NEW TESTAMENT

Revelation (IVP New Testament Commentary Series)

Revelation (IVP New Testament Commentary) by J. Ramsey Michaels (Leicester: IVP, 1997)

J. Ramsey Michaels is already the author of a useful book exploring the interpretative issues surrounding Revelation, so the reader can be sure that this commentary has been well thought through in its approach.  I am happy to say that it has also been well thought through in the details, as the numerous footnotes in this volume will testify.  Although the commentary is based on the NIV, Michaels has clearly studied the Greek text carefully, as well as the numerous text-critical problems in the book of Revelation.  He rejects several of the standard approaches to the book (dispensational, preterist, church-historical) and proposes instead a fairly sane “qualified literalism” approach to what he sees as a “prophetic” book (rather than futurist, or apocalyptic).  The introduction also contains stimulating sections on “The Theology and The Ethics of Revelation” and “Preaching the Gospel from the Book of Revelation” - crucial issues which must be addressed and which make the commentary itself more useful to the pastor-teacher.

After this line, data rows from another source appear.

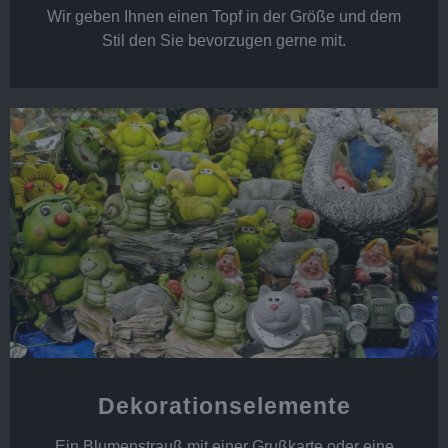
Wir geben Ihnen einen Topf in der Größe und dem
Stil den Sie bevorzugen gerne mit.
Dekorationselemente
Ein Blumenstrauß mit einer Grußkarte oder eine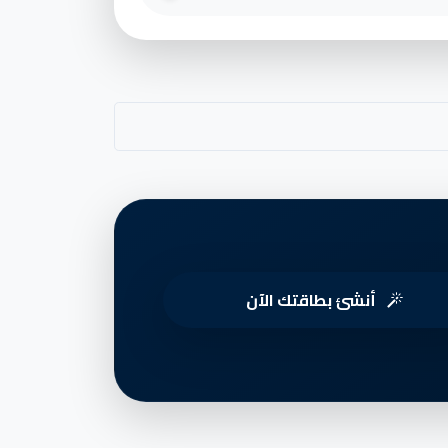
أنشئ بطاقتك الآن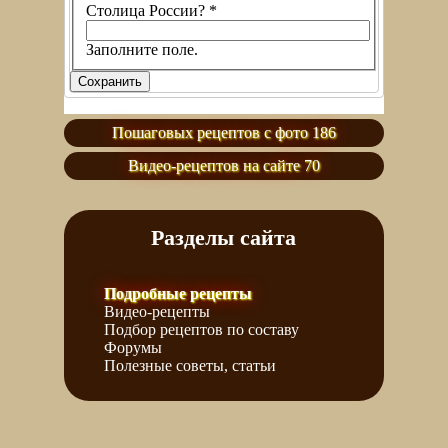
Столица России?
*
Заполните поле.
Пошаговых рецептов с фото 186
Видео-рецептов на сайте 70
Разделы сайта
Подробные рецепты
Видео-рецепты
Подбор рецептов по составу
Форумы
Полезные советы, статьи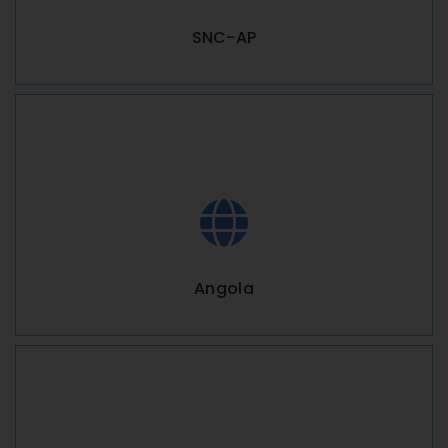
SNC-AP
Angola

This series of commentaries is aimed somewhere between the Tyndale Commentaries and the Bible Speaks Today series.  This is apparent in the mixture of scholarly discussion in the footnotes, and anecdotes and stories in the main body of the text.  Sometimes the latter can be quite suggestive for teachers of the book, while at other times they can be fairly obscure (such as the very odd quotation from the apparently “well-known story” by Flannery O’Connor used on page 48, which baffled this reader at least).  I was not always convinced by the theological comments made throughout the book, but it was refreshing to read a commentary which did not stop at exegesis alone and which at least began to answer some of the questions a theologically-minded reader of Revelation might have.  Michaels is excellent at pointing out what is not in the text, as well as commenting on what is.

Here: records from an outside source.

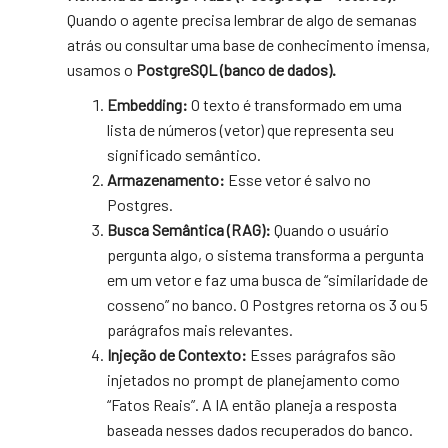
Quando o agente precisa lembrar de algo de semanas
atrás ou consultar uma base de conhecimento imensa,
usamos o
PostgreSQL (banco de dados).
Embedding:
O texto é transformado em uma
lista de números (vetor) que representa seu
significado semântico.
Armazenamento:
Esse vetor é salvo no
Postgres.
Busca Semântica (RAG):
Quando o usuário
pergunta algo, o sistema transforma a pergunta
em um vetor e faz uma busca de “similaridade de
cosseno” no banco. O Postgres retorna os 3 ou 5
parágrafos mais relevantes.
Injeção de Contexto:
Esses parágrafos são
injetados no prompt de planejamento como
“Fatos Reais”. A IA então planeja a resposta
baseada nesses dados recuperados do banco.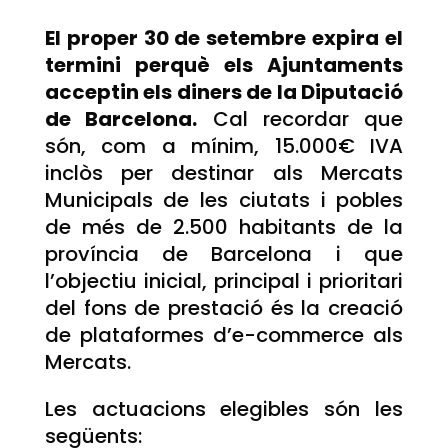
El proper 30 de setembre expira el
termini perquè els Ajuntaments
acceptin els diners de la Diputació
de Barcelona.
Cal recordar que
són, com a mínim, 15.000€ IVA
inclòs per destinar als Mercats
Municipals de les ciutats i pobles
de més de 2.500 habitants de la
província de Barcelona i que
l’objectiu inicial, principal i prioritari
del fons de prestació és la creació
de plataformes d’e-commerce als
Mercats.
Les actuacions elegibles són les
següents: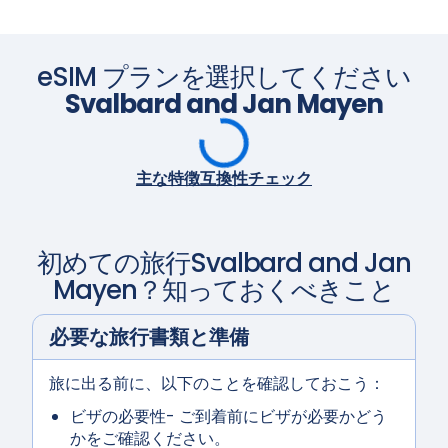
eSIM プランを選択してください
Svalbard and Jan Mayen
主な特徴
互換性チェック
初めての旅行
Svalbard and Jan
Mayen
？知っておくべきこと
必要な旅行書類と準備
旅に出る前に、以下のことを確認しておこう：
ビザの必要性
- ご到着前にビザが必要かどう
かをご確認ください。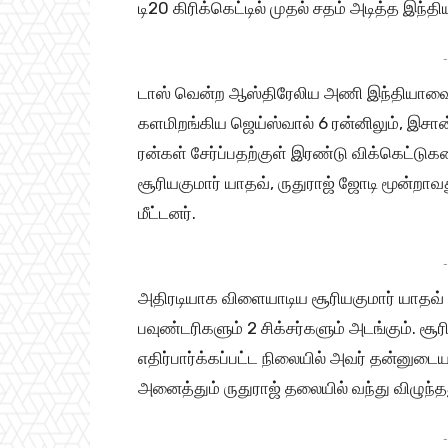
டி20 கிரிக்கெட்டில் முதல் சதம் அடித்த இந்த
-
டாஸ் வென்ற ஆஸ்திரேலிய அணி இந்தியாவை ம
களமிறங்கிய ஜெய்ஸ்வால் 6 ரன்னிலும், இசா
ரன்கள் சேர்ப்பதற்குள் இரண்டு விக்கெட்ட
சூரியகுமார் யாதவ், ருதுராஜ் ஜோடி மூன்றாவத
மீட்டனர்.
-
அதிரடியாக விளையாடிய சூரியகுமார் யாதவ் 29
பவுண்டரிகளும் 2 சிக்சர்களும் அடங்கும். சூர
எதிர்பார்க்கப்பட்ட நிலையில் அவர் தன்னுட
அனைத்தும் ருதுராஜ் தலையில் வந்து விழுந்த
-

Greek transliteration is untidy (especially with the letter 'eta'), and the continuous text of the commentary (the only major divisions are between the Introduction, the Outline, and the Commentary) is slightly unusual.  The most annoying thing is the footnotes; they are not keyed into the main body text in any way (by numbers, letters, or symbols for example) and so it is difficult to know when to refer to them while reading or studying the commentary.  These are weaknesses of the series as a whole rather than of this volume, which would, despite these, be an excellent resource for preachers alongside a more in-depth commentary like that of Beale or Aune.  With Michaels’ help it may be possible to preach a series on the book of Revelation which does not finish at chapter three!

This review also appeared in Churchman 120.4 (2006), but was written several years before that.